1958年は、ロスコが、フォー・シーズンズ・レストランの壁画を委嘱された年である。以前のブログでも紹介したように、ロスコは、この壁画が、スノッブなニューヨーカーが食事をする場所でただ消費されることに耐えられず、作品を納入した後、結局これを買い戻すことになる。それまでの3年間がとりあえず、この舞台を流れる時間だと要約できるだろう。そこで、ロスコは、批評家やギャラリーのオーナーや、ロスコの絵を求める富豪達の俗物さと無理解に悪態をつき続ける不機嫌で高圧的な天才芸術家として描かれる。
助手が初めてスタジオを訪れた日、ロスコはいきなり助手に自分の絵を見て何を感じるかを尋ねる。助手が、何も言葉に出来ずにまごついていると、ロスコは、「お前は本を読まないのか。お前には教養がないのか。文学、過去の名画、何でも良いからとにかく学び続けろ。教養がなければ、創造は不可能だ。」とどなりつける。そして、「俺はお前の父親でも教師でも友人でもない。雇い主だ。それを忘れるな。」と言い放つ。その後も、ロスコは、徹底的に、不機嫌で、世界のすべてに悪態をつき続ける天才的な人間として描かれる。そして、助手に当たり散らす。しかし、やがて、徐々に、二人の間に信頼感が芽生えていく。。。。
印象的な台詞がある。ロスコが、「黒は赤を飲み込もうとする」と呟く。これに対し、助手が、「あなたは、黒を怖れているのではないか。赤は生命の色だ。それに対し、黒は死を意味する。あなたは、黒を怖れることで、死を怖れているのではないか。」と尋ねる。これに対し、ロスコは、しばらくの間をおいて、このように応える。「それは、心理学的な解釈に過ぎない。お前にはアートをアートとして理解することが出来ていない。私にとって、黒とは、大英博物館にかかっているレンブラントのあの漆黒の黒だ。あの光の背後に広がる無限の黒だ。」と応える。そう、たしかに、ロスコは、色によって思考した画家であった。

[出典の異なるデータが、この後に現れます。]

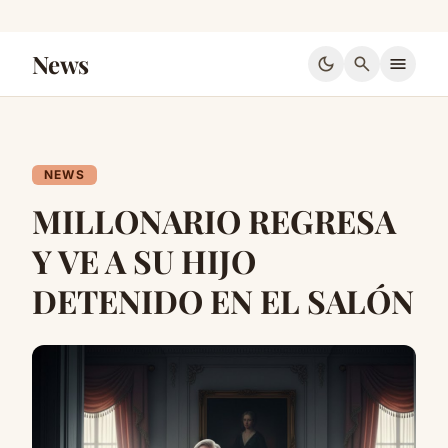
News
dark_mode
search
menu
NEWS
MILLONARIO REGRESA
Y VE A SU HIJO
DETENIDO EN EL SALÓN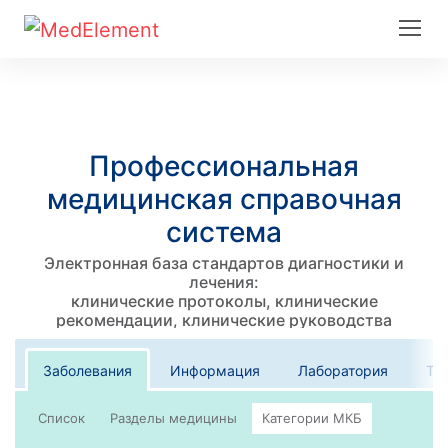
Профессиональная
медицинская справочная
система
Электронная база стандартов диагностики и
лечения:
клинические протоколы, клинические
рекомендации, клинические руководства
Заболевания
Информация
Лаборатория
Те
Список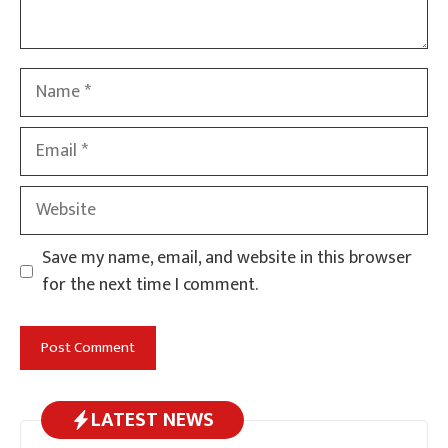
Name
Email
Website
Save my name, email, and website in this browser
for the next time I comment.
LATEST NEWS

舞台は、最後、ロスコが、フォー・シーズンズの絵を買い戻し、助手を首にするところで終わる。唐突に首にされた助手は、困惑してロスコに食ってかかる。これに対して、ロスコは、次のように応える。「首にするのに理由などない。ただ自分にはアシスタントが必要なくなっただけの話だ。お前はこのスタジオでこれ以上私と一緒にいる必要はない。俺がお前の年には、失うものなど何もなかった。ただアートと、ビジョンだけがあった。お前は、これから外の世界に出ていろんなことを経験しろ。そして、何でも良い。一つ、新たなものを世界に付け加えるんだ。」
「レッド」は、ロスコを主人公にしながら、師と弟子の物語として読むことが出来るかもしれない。師は、何も教えないけれど、ある時が熟したとき、弟子に別れを告げる。何かが明示的に教えられたわけではないけれど、ある時間を共有することを通じて、言葉では伝えることが出来ない、あるかけがえのないものが師から弟子へと伝えられ、弟子はイニシエーションを終えて世界に向かって旅立ってゆく。。。。

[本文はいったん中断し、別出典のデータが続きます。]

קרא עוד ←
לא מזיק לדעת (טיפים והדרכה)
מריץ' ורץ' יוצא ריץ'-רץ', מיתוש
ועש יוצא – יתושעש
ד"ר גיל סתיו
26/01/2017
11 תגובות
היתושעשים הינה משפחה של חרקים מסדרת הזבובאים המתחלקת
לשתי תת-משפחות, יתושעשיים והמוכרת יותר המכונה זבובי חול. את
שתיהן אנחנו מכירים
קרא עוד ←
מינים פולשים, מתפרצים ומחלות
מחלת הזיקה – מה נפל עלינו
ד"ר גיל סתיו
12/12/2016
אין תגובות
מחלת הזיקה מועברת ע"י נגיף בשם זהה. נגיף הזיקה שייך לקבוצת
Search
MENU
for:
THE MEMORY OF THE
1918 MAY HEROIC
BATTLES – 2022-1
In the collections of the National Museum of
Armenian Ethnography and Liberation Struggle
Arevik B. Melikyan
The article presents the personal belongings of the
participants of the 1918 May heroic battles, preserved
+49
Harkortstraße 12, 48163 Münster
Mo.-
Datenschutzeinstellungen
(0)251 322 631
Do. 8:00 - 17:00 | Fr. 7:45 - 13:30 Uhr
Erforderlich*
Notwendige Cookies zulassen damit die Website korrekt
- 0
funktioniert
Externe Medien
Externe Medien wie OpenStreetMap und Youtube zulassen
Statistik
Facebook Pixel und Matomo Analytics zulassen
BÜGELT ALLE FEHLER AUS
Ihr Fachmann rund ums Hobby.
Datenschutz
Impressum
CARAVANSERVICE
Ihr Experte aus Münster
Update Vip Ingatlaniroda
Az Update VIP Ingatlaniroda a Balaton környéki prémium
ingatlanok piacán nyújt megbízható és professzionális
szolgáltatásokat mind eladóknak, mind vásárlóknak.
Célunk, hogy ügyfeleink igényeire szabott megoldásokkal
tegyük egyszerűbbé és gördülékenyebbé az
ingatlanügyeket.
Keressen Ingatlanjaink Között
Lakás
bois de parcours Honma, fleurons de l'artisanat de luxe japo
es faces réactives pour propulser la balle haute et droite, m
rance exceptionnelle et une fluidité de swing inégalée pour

あるいは、単純に、「レッド」は芸術家の苦悩の物語なのかもしれない。世間の通俗さに耐えきれず、また、新たに台頭しつつあるポップ絵画に苛立ちながら、独自の芸術を追究し続ける孤高の天才の物語。ジャクソン・ポロックの死に自殺の影を感じ、自分もかつてそのように孤独と絶望のうちに死を選ぶのではないかという予感に怯えながら(実際、彼は最終的に自殺する)、作品制作を続けるアーチストの実存的不安の物語。

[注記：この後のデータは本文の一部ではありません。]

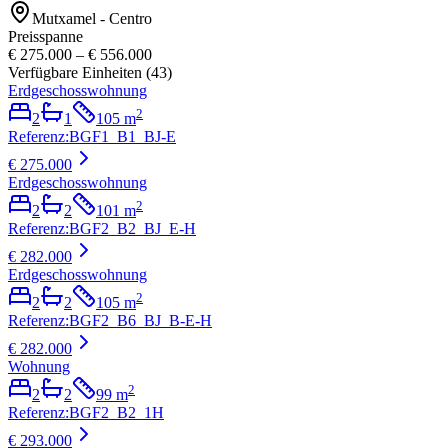
Mutxamel - Centro
Preisspanne
€ 275.000
–
€ 556.000
Verfügbare Einheiten
(
43
)
Erdgeschosswohnung
2
2
1
105
m
Referenz
:
BGF1_B1_BJ-E
€ 275.000
Erdgeschosswohnung
2
2
2
101
m
Referenz
:
BGF2_B2_BJ_E-H
€ 282.000
Erdgeschosswohnung
2
2
2
105
m
Referenz
:
BGF2_B6_BJ_B-E-H
€ 282.000
Wohnung
2
2
2
99
m
Referenz
:
BGF2_B2_1H
€ 293.000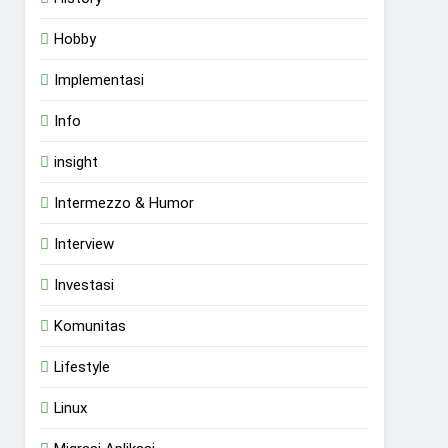
Hobby
Implementasi
Info
insight
Intermezzo & Humor
Interview
Investasi
Komunitas
Lifestyle
Linux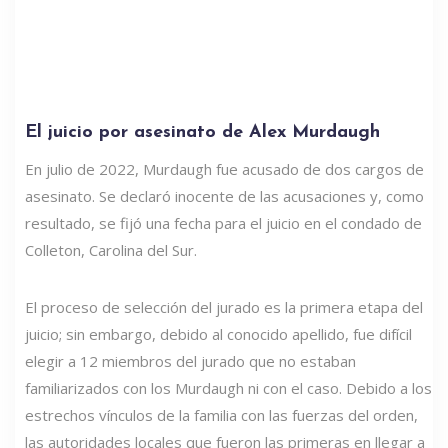
El juicio por asesinato de Alex Murdaugh
En julio de 2022, Murdaugh fue acusado de dos cargos de
asesinato. Se declaró inocente de las acusaciones y, como
resultado, se fijó una fecha para el juicio en el condado de
Colleton, Carolina del Sur.
El proceso de selección del jurado es la primera etapa del
juicio; sin embargo, debido al conocido apellido, fue difícil
elegir a 12 miembros del jurado que no estaban
familiarizados con los Murdaugh ni con el caso. Debido a los
estrechos vínculos de la familia con las fuerzas del orden,
las autoridades locales que fueron las primeras en llegar a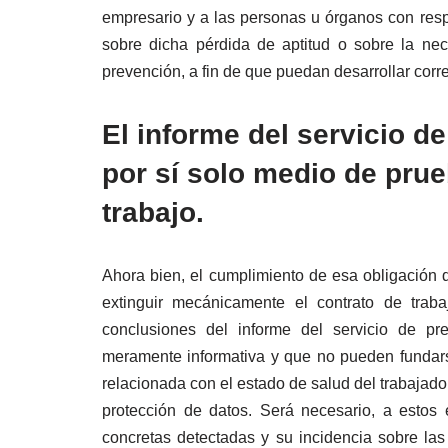
empresario y a las personas u órganos con res
sobre dicha pérdida de aptitud o sobre la nec
prevención, a fin de que puedan desarrollar corr
El informe del servicio d
por sí solo medio de prue
trabajo.
Ahora bien, el cumplimiento de esa obligación
extinguir mecánicamente el contrato de trab
conclusiones del informe del servicio de pr
meramente informativa y que no pueden fundarse
relacionada con el estado de salud del trabajador
protección de datos. Será necesario, a estos e
concretas detectadas y su incidencia sobre las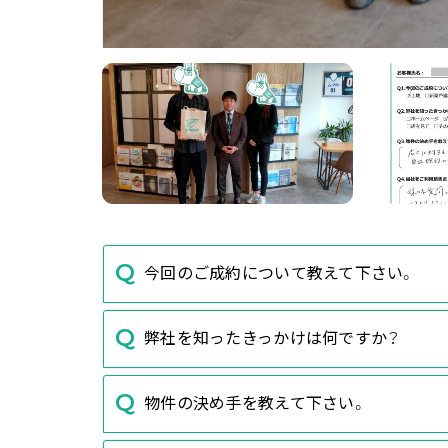
今回のご成約について教えて下さい。
弊社を知ったきっかけは何ですか？
物件の決め手を教えて下さい。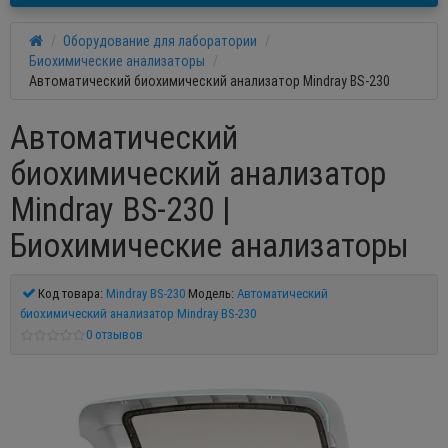
Оборудование для лаборатории
Биохимические анализаторы
Автоматический биохимический анализатор Mindray BS-230
Автоматический
биохимический анализатор
Mindray BS-230 |
Биохимические анализаторы
Код товара:
Mindray BS-230
Модель:
Автоматический
биохимический анализатор Mindray BS-230
0 отзывов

ロスコを心から愛する私にとっては、「レッド」におけるロスコの人物造型や物語があまりにも類型的すぎて(ニューヨークの評論家は、この手の芸術家の苦悩の物語が本当に好きなんだけど、その物語自体が、「レッド」で批判の対象にされている「通俗性」でしかないことにどうやら批評家達は気づいていないようです。)、ちょっと退屈したけれど、まあ、良い作品だと思います。特に、トニー賞でも受賞した舞台照明が素晴らしい。赤と黒だけのロスコの作品が、照明の微妙な変化によって、その色調を変えていく、その変化がただ繊細で美しく、息をのみます。一瞬の照明の変化で、ロスコの単調な絵の「赤」が、強烈な血を思わせる「赤」となり、あるいは、生命力そのものを感じさせる鮮やかな「赤」に変容します。また、時には、その「赤」の背景でしかない「黒」が鮮やかに自己主張を始めたかと思うと、禍々しいまでに強力ですべてを飲み込もうとする「黒」に変容します。舞台上で単調に繰り返されるロスコと助手の対話には、少々うんざりさせられますが、この繊細な照明の造型には本当に心を揺さぶられます。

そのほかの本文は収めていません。